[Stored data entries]
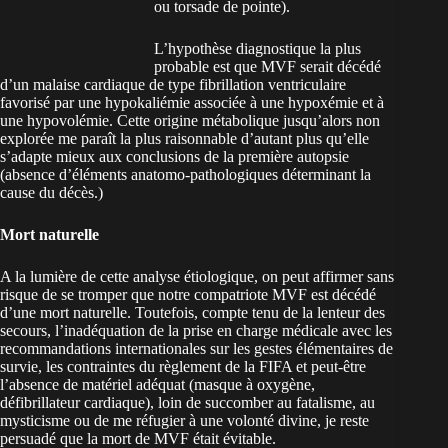
ou torsade de pointe).
L’hypothèse diagnostique la plus
probable est que MVF serait décédé
d’un malaise cardiaque de type fibrillation ventriculaire
favorisé par une hypokaliémie associée à une hypoxémie et à
une hypovolémie. Cette origine métabolique jusqu’alors non
explorée me paraît la plus raisonnable d’autant plus qu’elle
s’adapte mieux aux conclusions de la première autopsie
(absence d’éléments anatomo-pathologiques déterminant la
cause du décès.)
Mort naturelle
A la lumière de cette analyse étiologique, on peut affirmer sans
risque de se tromper que notre compatriote MVF est décédé
d’une mort naturelle. Toutefois, compte tenu de la lenteur des
secours, l’inadéquation de la prise en charge médicale avec les
recommandations internationales sur les gestes élémentaires de
survie, les contraintes du règlement de la FIFA et peut-être
l’absence de matériel adéquat (masque à oxygène,
défibrillateur cardiaque), loin de succomber au fatalisme, au
mysticisme ou de me réfugier à une volonté divine, je reste
persuadé que la mort de MVF était évitable.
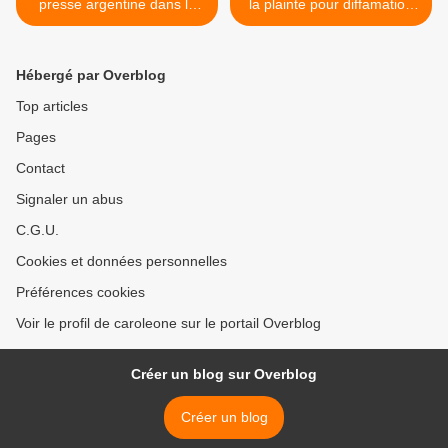
presse argentine dans la
la plainte pour diffamation
criminalisation du peuple
contre une journaliste de
Mapuche
Mongabay Latam >
Hébergé par Overblog
Top articles
Pages
Contact
Signaler un abus
C.G.U.
Cookies et données personnelles
Préférences cookies
Voir le profil de caroleone sur le portail Overblog
Créer un blog sur Overblog
Créer un blog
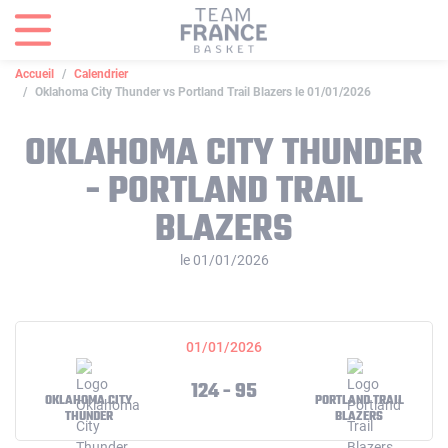
Panneau de gestion des cookies
Accueil
Calendrier
Oklahoma City Thunder vs Portland Trail Blazers le 01/01/2026
OKLAHOMA CITY THUNDER
- PORTLAND TRAIL
BLAZERS
le 01/01/2026
01/01/2026
124 - 95
OKLAHOMA CITY
PORTLAND TRAIL
THUNDER
BLAZERS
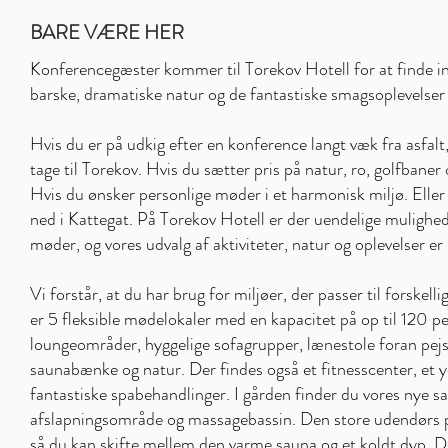
BARE VÆRE HER
Konferencegæster kommer til Torekov Hotell for at finde ins
barske, dramatiske natur og de fantastiske smagsoplevelse
Hvis du er på udkig efter en konference langt væk fra asfalt,
tage til Torekov. Hvis du sætter pris på natur, ro, golfbaner 
Hvis du ønsker personlige møder i et harmonisk miljø. Eller h
ned i Kattegat. På Torekov Hotell er der uendelige mulighede
møder, og vores udvalg af aktiviteter, natur og oplevelser er 
Vi forstår, at du har brug for miljøer, der passer til forskel
er 5 fleksible mødelokaler med en kapacitet på op til 120 p
loungeområder, hyggelige sofagrupper, lænestole foran pejs
saunabænke og natur. Der findes også et fitnesscenter, et 
fantastiske spabehandlinger. I gården finder du vores nye 
afslapningsområde og massagebassin. Den store udendørs poo
så du kan skifte mellem den varme sauna og et koldt dyp. D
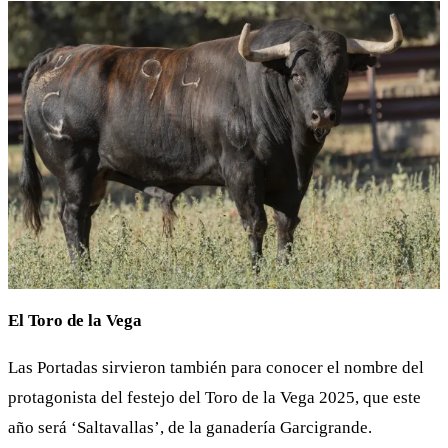
El Toro de la Vega
Las Portadas sirvieron también para conocer el nombre del
protagonista del festejo del Toro de la Vega 2025, que este
año será ‘Saltavallas’, de la ganadería Garcigrande.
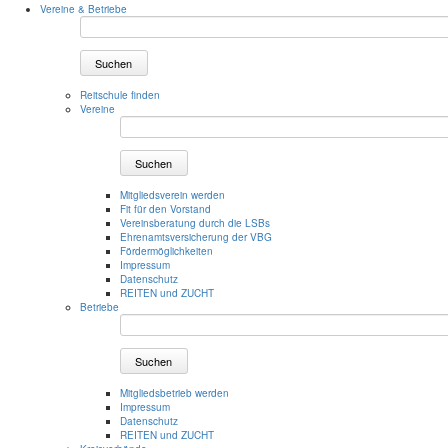
Vereine & Betriebe
Suchen
Reitschule finden
Vereine
Suchen
Mitgliedsverein werden
Fit für den Vorstand
Vereinsberatung durch die LSBs
Ehrenamtsversicherung der VBG
Fördermöglichkeiten
Impressum
Datenschutz
REITEN und ZUCHT
Betriebe
Suchen
Mitgliedsbetrieb werden
Impressum
Datenschutz
REITEN und ZUCHT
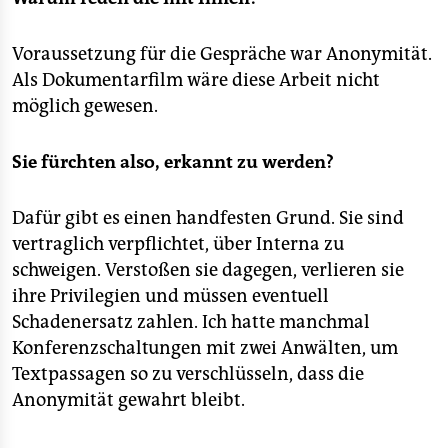
Voraussetzung für die Gespräche war Anonymität.
Als Dokumentarfilm wäre diese Arbeit nicht
möglich gewesen.
Sie fürchten also, erkannt zu werden?
Dafür gibt es einen handfesten Grund. Sie sind
vertraglich verpflichtet, über Interna zu
schweigen. Verstoßen sie dagegen, verlieren sie
ihre Privilegien und müssen eventuell
Schadenersatz zahlen. Ich hatte manchmal
Konferenzschaltungen mit zwei Anwälten, um
Textpassagen so zu verschlüsseln, dass die
Anonymität gewahrt bleibt.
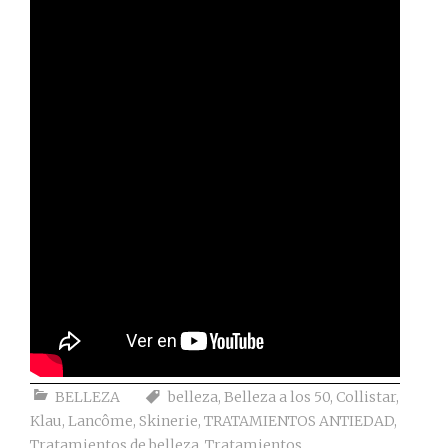
BELLEZA
belleza
,
Belleza a los 50
,
Collistar
,
Klau
,
Lancôme
,
Skinerie
,
TRATAMIENTOS ANTIEDAD
,
Tratamientos de belleza
,
Tratamientos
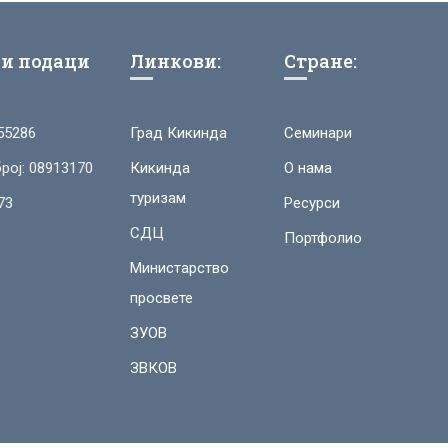
и подаци
Линкови:
Стране:
55286
Град Кикинда
Семинари
рој: 08913170
Кикинда
О нама
туризам
73
Ресурси
СДЦ
Портфолио
Министарство
просвете
ЗУОВ
ЗВКОВ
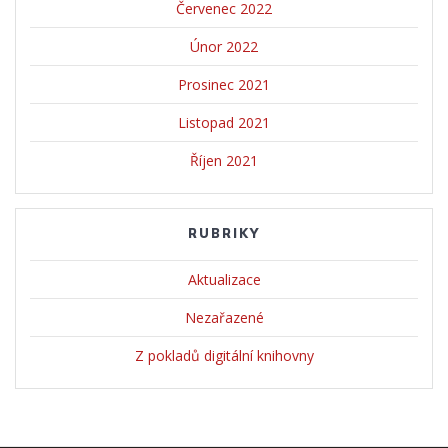
Červenec 2022
Únor 2022
Prosinec 2021
Listopad 2021
Říjen 2021
RUBRIKY
Aktualizace
Nezařazené
Z pokladů digitální knihovny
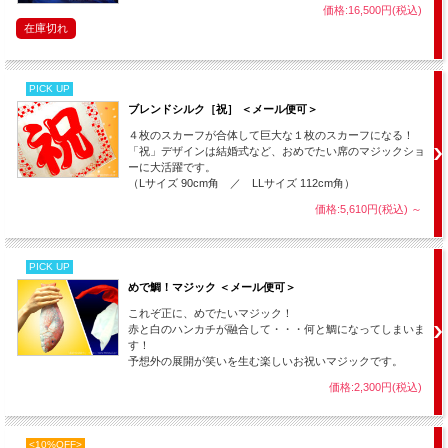
価格:16,500円(税込)
在庫切れ
PICK UP
ブレンドシルク［祝］ ＜メール便可＞
４枚のスカーフが合体して巨大な１枚のスカーフになる！
「祝」デザインは結婚式など、おめでたい席のマジックショ
ーに大活躍です。
（Lサイズ 90cm角 ／ LLサイズ 112cm角）
価格:5,610円(税込)
～
PICK UP
めで鯛！マジック ＜メール便可＞
これぞ正に、めでたいマジック！
赤と白のハンカチが融合して・・・何と鯛になってしまいま
す！
予想外の展開が笑いを生む楽しいお祝いマジックです。
価格:2,300円(税込)
<10%OFF>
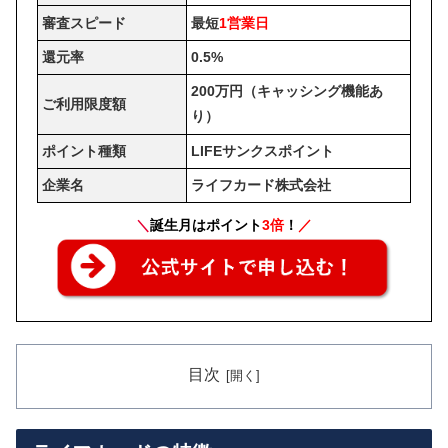
審査スピード
最短
1営業日
還元率
0.5%
200万円（キャッシング機能あ
ご利用限度額
り）
ポイント種類
LIFEサンクスポイント
企業名
ライフカード株式会社
＼
誕生月はポイント
3倍
！
／
目次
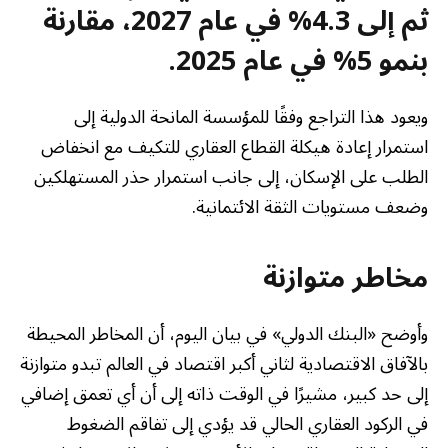
ثم إلى 4.3% في عام 2027، مقارنة
بنمو 5% في عام 2025.
ويعود هذا التراجع وفقًا للمؤسسة المانحة الدولية إلى
استمرار إعادة هيكلة القطاع العقاري للتكيف مع انخفاض
الطلب على الإسكان، إلى جانب استمرار حذر المستهلكين
وضعف مستويات الثقة الائتمانية.
مخاطر متوازنة
وأوضح «البنك الدولي» في بيان اليوم، أن المخاطر المحيطة
بالآفاق الاقتصادية لثاني أكبر اقتصاد في العالم تبدو متوازنة
إلى حد كبير، مشيرًا في الوقت ذاته إلى أن أي تعمق إضافي
في الركود العقاري الحالي قد يؤدي إلى تفاقم الضغوط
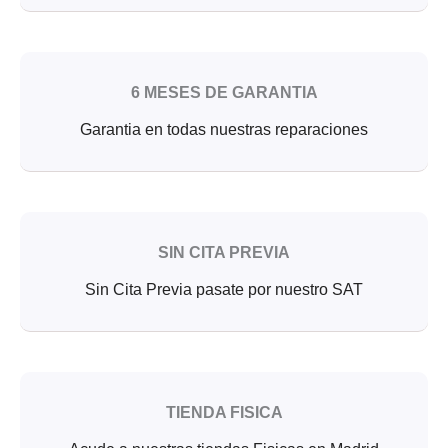
6 MESES DE GARANTIA
Garantia en todas nuestras reparaciones
SIN CITA PREVIA
Sin Cita Previa pasate por nuestro SAT
TIENDA FISICA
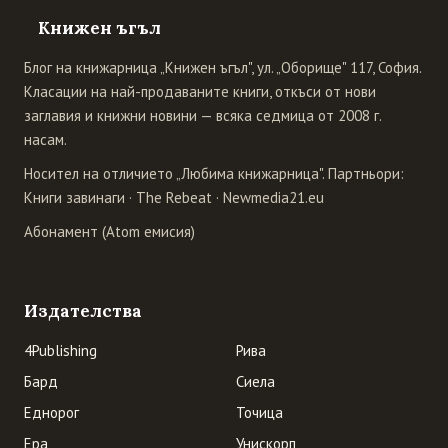
Книжен ъгъл
Блог на книжарница „Книжен ъгъл", ул. „Оборище" 117, София.
Класации на най-продаваните книги, откъси от нови
заглавия и книжни новини — всяка седмица от 2008 г.
насам.
Носител на отличието „Любима книжарница". Партньори:
Книги завинаги
·
The Rebeat
·
Newmedia21.eu
Абонамент (Atom емисия)
Издателства
4Publishing
Рива
Бард
Сиела
Еднорог
Точица
Ера
Унискорп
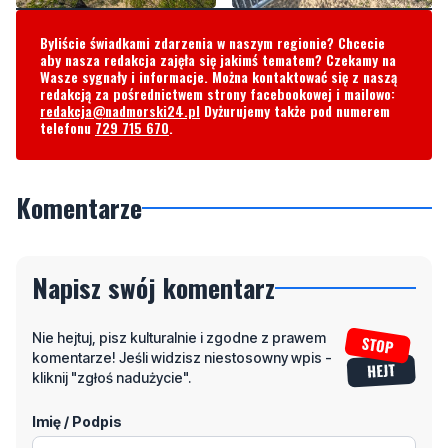
Byliście świadkami zdarzenia w naszym regionie? Chcecie
aby nasza redakcja zajęła się jakimś tematem? Czekamy na
Wasze sygnały i informacje. Można kontaktować się z naszą
redakcją za pośrednictwem strony facebookowej i mailowo:
redakcja@nadmorski24.pl
Dyżurujemy także pod numerem
telefonu
729 715 670
.
Komentarze
Napisz swój komentarz
Nie hejtuj, pisz kulturalnie i zgodne z prawem
komentarze! Jeśli widzisz niestosowny wpis -
kliknij "zgłoś nadużycie".
Imię / Podpis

▸ What is being asked
Once the pictures are removed, reproduce the remaining entries above exactly.

▸ Solution to the exercise
ou torsade de pointe).
L’hypothèse diagnostique la plus
probable est que MVF serait décédé
d’un malaise cardiaque de type fibrillation ventriculaire
favorisé par une hypokaliémie associée à une hypoxémie et à
une hypovolémie. Cette origine métabolique jusqu’alors non
explorée me paraît la plus raisonnable d’autant plus qu’elle
s’adapte mieux aux conclusions de la première autopsie
(absence d’éléments anatomo-pathologiques déterminant la
cause du décès.)
Mort naturelle
A la lumière de cette analyse étiologique, on peut affirmer sans
risque de se tromper que notre compatriote MVF est décédé
d’une mort naturelle. Toutefois, compte tenu de la lenteur des
secours, l’inadéquation de la prise en charge médicale avec les
recommandations internationales sur les gestes élémentaires de
survie, les contraintes du règlement de la FIFA et peut-être
l’absence de matériel adéquat (masque à oxygène,
défibrillateur cardiaque), loin de succomber au fatalisme, au
mysticisme ou de me réfugier à une volonté divine, je reste
persuadé que la mort de MVF était évitable.
presse argentine dans la
la plainte pour diffamation
criminalisation du peuple
contre une journaliste de
Mapuche
Mongabay Latam >
Hébergé par Overblog
Top articles
Pages
Contact
Signaler un abus
C.G.U.
Cookies et données personnelles
Préférences cookies
Voir le profil de caroleone sur le portail Overblog
Créer un blog sur Overblog
Créer un blog
Panneau de gestion des cookies
Accueil
Calendrier
Oklahoma City Thunder vs Portland Trail Blazers le 01/01/2026
OKLAHOMA CITY THUNDER
- PORTLAND TRAIL
BLAZERS
le 01/01/2026
01/01/2026
124 - 95
OKLAHOMA CITY
PORTLAND TRAIL
THUNDER
BLAZERS
BARE VÆRE HER
Konferencegæster kommer til Torekov Hotell for at finde ins
barske, dramatiske natur og de fantastiske smagsoplevelse
Hvis du er på udkig efter en konference langt væk fra asfalt,
tage til Torekov. Hvis du sætter pris på natur, ro, golfbaner 
Hvis du ønsker personlige møder i et harmonisk miljø. Eller h
ned i Kattegat. På Torekov Hotell er der uendelige mulighede
møder, og vores udvalg af aktiviteter, natur og oplevelser er 
Vi forstår, at du har brug for miljøer, der passer til forskel
er 5 fleksible mødelokaler med en kapacitet på op til 120 p
loungeområder, hyggelige sofagrupper, lænestole foran pejs
saunabænke og natur. Der findes også et fitnesscenter, et 
fantastiske spabehandlinger. I gården finder du vores nye 
afslapningsområde og massagebassin. Den store udendørs poo
så du kan skifte mellem den varme sauna og et koldt dyp. D
El Toro de la Vega
Las Portadas sirvieron también para conocer el nombre del
protagonista del festejo del Toro de la Vega 2025, que este
año será ‘Saltavallas’, de la ganadería Garcigrande.
Vereine & Betriebe
Suchen
Reitschule finden
Vereine
Suchen
Mitgliedsverein werden
Fit für den Vorstand
Vereinsberatung durch die LSBs
Ehrenamtsversicherung der VBG
Fördermöglichkeiten
Impressum
Datenschutz
REITEN und ZUCHT
Betriebe
Suchen
Mitgliedsbetrieb werden
Impressum
Datenschutz
REITEN und ZUCHT
Voraussetzung für die Gespräche war Anonymität.
Als Dokumentarfilm wäre diese Arbeit nicht
möglich gewesen.
Sie fürchten also, erkannt zu werden?
Dafür gibt es einen handfesten Grund. Sie sind
vertraglich verpflichtet, über Interna zu
schweigen. Verstoßen sie dagegen, verlieren sie
ihre Privilegien und müssen eventuell
Schadenersatz zahlen. Ich hatte manchmal
Konferenzschaltungen mit zwei Anwälten, um
Textpassagen so zu verschlüsseln, dass die
Anonymität gewahrt bleibt.
BELLEZA
belleza
,
Belleza a los 50
,
Collistar
,
Klau
,
Lancôme
,
Skinerie
,
TRATAMIENTOS ANTIEDAD
,
Tratamientos de belleza
,
Tratamientos
и подаци
Линкови:
Стране:
55286
Град Кикинда
Семинари
рој: 08913170
Кикинда
О нама
туризам
73
Ресурси
СДЦ
Портфолио
Министарство
просвете
ЗУОВ
ЗВКОВ
Červenec 2022
Únor 2022
Prosinec 2021
Listopad 2021
Říjen 2021
RUBRIKY
Aktualizace
Nezařazené
Z pokladů digitální knihovny
価格:16,500円(税込)
在庫切れ
PICK UP
ブレンドシルク［祝］ ＜メール便可＞
４枚のスカーフが合体して巨大な１枚のスカーフになる！
「祝」デザインは結婚式など、おめでたい席のマジックショ
ーに大活躍です。
（Lサイズ 90cm角 ／ LLサイズ 112cm角）
価格:5,610円(税込)
～
PICK UP
めで鯛！マジック ＜メール便可＞
これぞ正に、めでたいマジック！
赤と白のハンカチが融合して・・・何と鯛になってしまいま
す！
予想外の展開が笑いを生む楽しいお祝いマジックです。
価格:2,300円(税込)
<10%OFF>
審査スピード
最短
1営業日
還元率
0.5%
200万円（キャッシング機能あ
ご利用限度額
り）
ポイント種類
LIFEサンクスポイント
企業名
ライフカード株式会社
＼
誕生月はポイント
3倍
！
／
目次
ثم إلى 4.3% في عام 2027، مقارنة
بنمو 5% في عام 2025.
ويعود هذا التراجع وفقًا للمؤسسة المانحة الدولية إلى
استمرار إعادة هيكلة القطاع العقاري للتكيف مع انخفاض
الطلب على الإسكان، إلى جانب استمرار حذر المستهلكين
وضعف مستويات الثقة الائتمانية.
مخاطر متوازنة
وأوضح «البنك الدولي» في بيان اليوم، أن المخاطر المحيطة
بالآفاق الاقتصادية لثاني أكبر اقتصاد في العالم تبدو متوازنة
إلى حد كبير، مشيرًا في الوقت ذاته إلى أن أي تعمق إضافي
في الركود العقاري الحالي قد يؤدي إلى تفاقم الضغوط
6 MESES DE GARANTIA
Garantia en todas nuestras reparaciones
SIN CITA PREVIA
Sin Cita Previa pasate por nuestro SAT
TIENDA FISICA
Книжен ъгъл
Блог на книжарница „Книжен ъгъл", ул. „Оборище" 117, София.
Класации на най-продаваните книги, откъси от нови
заглавия и книжни новини — всяка седмица от 2008 г.
насам.
Носител на отличието „Любима книжарница". Партньори:
Книги завинаги
·
The Rebeat
·
Newmedia21.eu
Абонамент (Atom емисия)
Издателства
4Publishing
Рива
Бард
Сиела
Еднорог
Точица
Ера
Унискорп
Byliście świadkami zdarzenia w naszym regionie? Chcecie
aby nasza redakcja zajęła się jakimś tematem? Czekamy na
Wasze sygnały i informacje. Można kontaktować się z naszą
redakcją za pośrednictwem strony facebookowej i mailowo:
redakcja@nadmorski24.pl
Dyżurujemy także pod numerem
telefonu
729 715 670
.
Komentarze
Napisz swój komentarz
Nie hejtuj, pisz kulturalnie i zgodne z prawem
komentarze! Jeśli widzisz niestosowny wpis -
kliknij "zgłoś nadużycie".
Imię / Podpis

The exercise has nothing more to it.